VENEZIA. «Non mi piacciono le produzioni playstation, ma i film indipendenti americani come American Life di Sam Mendes», dice Carlo Verdone parlando dei suoi gusti cinematografici. Anche se, come componente della giuria di Venezia 71, terrà conto solo «dei lavori che mi colpiscono, mi emozionano, ma, se ci sarà da difendere i film italiani, sarò in prima linea». Così il regista e attore romano alla presentazione della giuria della Mostra Internazionale d'Arte Cinematografica di Venezia composta dal presidente, il musicista Alexandre Desplat; Joan Chen, attrice e regista cinese; Philip Groening, regista; Jessica Hausner, regista; Jhumpa Lahiri, scrittrice statunitense di origine indiana; Sandy Powell, costumista inglese; Tim Roth, attore inglese, e Elia Suleiman, regista palestinese.

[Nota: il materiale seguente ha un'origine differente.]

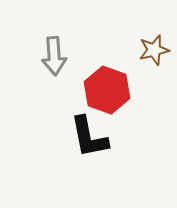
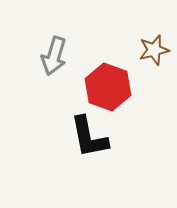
gray arrow: rotated 21 degrees clockwise
red hexagon: moved 1 px right, 3 px up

E ancora Verdone, che riceverà quest'anno il Premio Robert Bresson: «Quello che mi piace del partecipare alla giuria è il fatto di incontrare personalità di altri paesi con le quali fare, in caso, anche amicizia. Una cosa del tutto positiva». Presenti alla conferenza stampa il presidente della Biennale Paolo Baratta e il direttore artistico Alberto Barbera. Barbera,
a inizio incontro stampa, ha ricordato come vadano aggiunte idealmente in giuria due sedie vuote, ovvero quelle di due artisti perseguitati dai rispettivi paesi: la regista iraniana
Mahnaz Mohammadi, che da anni lotta per il riconoscimento dei diritti delle donne nel suo paese, «arrestata dalle autorità locali il 7 giugno 2014 per la quarta volta dal 2007. La regista è stata condannata a cinque anni di prigione con l'accusa di aver messo in pericolo la sicurezza nazionale e per propaganda contro il governo iraniano». E poi il regista ucraino Oleg Sentsov, «arrestato lo scorso 11 maggio dai servizi di sicurezza russi, accusato di aver compiuto atti terroristici, dai quali si dichiara completamente estraneo. Il regista è stato portato a Mosca, dove è detenuto in attesa del processo». Il presidente di giuria Desplat, dopo aver ribadito, rispondendo a un giornalista, che non è poi così strano che un musicista sia presidente di giuria, ha affermato: «Per me il cinema è un modo per scoprire mondi nuovi e punti di vista diversi». Da Barbera, infine, nella risposta a un giornalista belga, la sua visione dei festival del futuro: «È sicuramente cambiata la situazione internazionale. I festival - dice - non sono più la prima opzione per la diffusione di un film. Basti pensare all'ultimo film di Nolan (Interstellar) o a quello di Tim Burton (Big Eyes) che andranno direttamente in sala. Insomma c'è ancora la sala, ma il pubblico si muove ormai anche su altre piattaforme come internet che sarà molto probabilmente il futuro. Insomma chi fa i festival non deve fare a gara nel mostrare i muscoli con le proprie anteprime internazionali, ma solo cercare di promuovere i registi più meritevoli».